Securing Investment Funds Key for Three Battery Companies
Samsung SDI's Financial Soundness 'Solid'
SK On Completes First Half Pre-IPO
[Asia Economy Reporter Oh Hyung-gil] As the three 'K-Battery' companies announced multi-trillion won investment plans to dominate the electric vehicle battery market, their financing capabilities have emerged as a key variable in territorial expansion.
From independent production plants to joint ventures with automakers, these three companies are fiercely competing worldwide in North America, Europe, China, and other regions. Their ability to secure stable funding is expected to be crucial in securing market leadership.

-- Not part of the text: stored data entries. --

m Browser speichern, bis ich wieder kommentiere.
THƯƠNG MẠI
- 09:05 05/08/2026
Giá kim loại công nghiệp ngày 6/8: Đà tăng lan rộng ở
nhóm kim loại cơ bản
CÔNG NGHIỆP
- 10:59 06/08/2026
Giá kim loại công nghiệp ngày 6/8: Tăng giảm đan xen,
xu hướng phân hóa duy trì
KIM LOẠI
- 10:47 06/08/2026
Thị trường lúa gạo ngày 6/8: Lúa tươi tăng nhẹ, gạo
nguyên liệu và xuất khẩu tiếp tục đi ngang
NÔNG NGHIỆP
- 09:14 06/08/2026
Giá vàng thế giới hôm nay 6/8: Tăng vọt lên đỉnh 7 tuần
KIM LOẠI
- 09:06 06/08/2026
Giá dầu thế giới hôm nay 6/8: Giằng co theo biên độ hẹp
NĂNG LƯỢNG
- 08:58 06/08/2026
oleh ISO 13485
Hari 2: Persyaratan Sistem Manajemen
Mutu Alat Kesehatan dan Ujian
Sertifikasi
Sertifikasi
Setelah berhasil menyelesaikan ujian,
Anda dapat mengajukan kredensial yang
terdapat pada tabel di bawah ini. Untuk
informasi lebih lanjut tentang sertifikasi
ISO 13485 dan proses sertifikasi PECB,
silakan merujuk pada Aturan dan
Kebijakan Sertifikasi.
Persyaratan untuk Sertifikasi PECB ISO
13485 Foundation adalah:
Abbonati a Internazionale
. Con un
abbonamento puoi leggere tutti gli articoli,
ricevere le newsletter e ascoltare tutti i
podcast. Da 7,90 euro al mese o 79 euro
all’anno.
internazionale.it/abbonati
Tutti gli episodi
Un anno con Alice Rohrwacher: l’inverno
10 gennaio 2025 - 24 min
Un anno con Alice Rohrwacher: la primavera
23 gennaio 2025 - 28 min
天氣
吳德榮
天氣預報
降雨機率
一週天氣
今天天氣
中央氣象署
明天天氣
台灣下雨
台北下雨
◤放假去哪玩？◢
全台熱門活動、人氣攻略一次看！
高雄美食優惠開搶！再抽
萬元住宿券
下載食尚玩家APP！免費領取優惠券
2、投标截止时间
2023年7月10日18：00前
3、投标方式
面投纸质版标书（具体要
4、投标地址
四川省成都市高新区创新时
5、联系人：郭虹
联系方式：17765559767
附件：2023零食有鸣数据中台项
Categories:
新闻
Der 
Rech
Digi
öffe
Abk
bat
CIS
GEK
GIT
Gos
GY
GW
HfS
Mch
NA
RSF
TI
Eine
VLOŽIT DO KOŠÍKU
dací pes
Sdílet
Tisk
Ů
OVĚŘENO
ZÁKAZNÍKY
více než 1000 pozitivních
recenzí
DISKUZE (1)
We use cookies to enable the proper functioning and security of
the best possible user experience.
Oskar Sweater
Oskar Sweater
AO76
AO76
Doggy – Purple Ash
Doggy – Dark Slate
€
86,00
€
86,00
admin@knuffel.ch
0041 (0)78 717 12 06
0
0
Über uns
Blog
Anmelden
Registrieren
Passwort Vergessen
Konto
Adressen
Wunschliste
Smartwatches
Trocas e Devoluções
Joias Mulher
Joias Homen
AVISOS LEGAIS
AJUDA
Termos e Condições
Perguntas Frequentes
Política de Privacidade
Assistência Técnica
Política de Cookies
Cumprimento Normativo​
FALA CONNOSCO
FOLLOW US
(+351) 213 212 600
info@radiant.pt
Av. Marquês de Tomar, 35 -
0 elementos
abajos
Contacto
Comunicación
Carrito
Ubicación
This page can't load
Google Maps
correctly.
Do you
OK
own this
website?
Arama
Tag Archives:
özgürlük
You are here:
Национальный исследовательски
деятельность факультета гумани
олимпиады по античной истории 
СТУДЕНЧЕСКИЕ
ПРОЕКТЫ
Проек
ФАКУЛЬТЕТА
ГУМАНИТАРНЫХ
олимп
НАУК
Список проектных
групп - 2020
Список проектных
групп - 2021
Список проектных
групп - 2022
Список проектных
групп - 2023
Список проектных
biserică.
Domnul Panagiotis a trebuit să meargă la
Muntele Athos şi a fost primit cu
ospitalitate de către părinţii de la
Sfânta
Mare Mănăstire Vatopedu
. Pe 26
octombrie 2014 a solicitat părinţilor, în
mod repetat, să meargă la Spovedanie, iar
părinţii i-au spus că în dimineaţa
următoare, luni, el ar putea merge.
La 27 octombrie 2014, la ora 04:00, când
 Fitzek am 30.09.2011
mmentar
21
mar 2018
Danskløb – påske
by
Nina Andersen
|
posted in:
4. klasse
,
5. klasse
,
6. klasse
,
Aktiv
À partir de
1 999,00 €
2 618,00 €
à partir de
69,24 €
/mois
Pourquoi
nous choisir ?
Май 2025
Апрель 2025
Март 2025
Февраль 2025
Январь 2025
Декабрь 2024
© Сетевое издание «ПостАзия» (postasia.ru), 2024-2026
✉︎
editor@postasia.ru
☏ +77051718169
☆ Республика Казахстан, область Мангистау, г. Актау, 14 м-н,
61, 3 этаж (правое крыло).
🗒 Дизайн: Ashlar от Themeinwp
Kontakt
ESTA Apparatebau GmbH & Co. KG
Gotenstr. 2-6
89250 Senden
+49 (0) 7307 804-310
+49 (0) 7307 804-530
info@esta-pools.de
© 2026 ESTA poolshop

According to the business reports released on the 4th by LG Energy Solution, Samsung SDI, and SK On, as of the end of last year, Samsung SDI's capital stood at 15.2 trillion won. Of this, debt amounted to 10.6 trillion won, resulting in a debt ratio of 70%. This is the lowest debt ratio among the three battery companies and the only one where debt is less than capital.
LG Energy Solution has capital of 8.7 trillion won but debt of 15 trillion won, with a debt ratio reaching 172%. SK On also recorded a debt ratio of 166%, with capital of 4.1 trillion won and debt of 6.8 trillion won.
Considering Samsung SDI's debt ratio, it can be interpreted that despite relatively conservative investments compared to competitors, a significant portion of investment costs has been self-financed.
On the 17th, visitors attending 'InterBattery 2022' held at COEX in Samseong-dong, Gangnam-gu, Seoul, are examining batteries for electric scooters at the Samsung SDI booth. Photo by Hyunmin Kim kimhyun81@
The electronic materials division is considered the foundation. Samsung SDI's electronic materials division produces semiconductor material EMC and display material polarizing films, recording sales of 2.6063 trillion won and operating profit of 530 billion won last year. Although sales (10.9469 trillion won) are significantly lower than those of the energy solutions division engaged in the battery business, operating profit (537.6 billion won) is a comparable 'cash cow.'
A Samsung SDI official said, "We have utilized cash reserves and profits from key businesses such as electronic materials to fund investments in the battery sector," adding, "As investments prepared so far begin in earnest this year, we will secure profitability and growth based on technological competitiveness."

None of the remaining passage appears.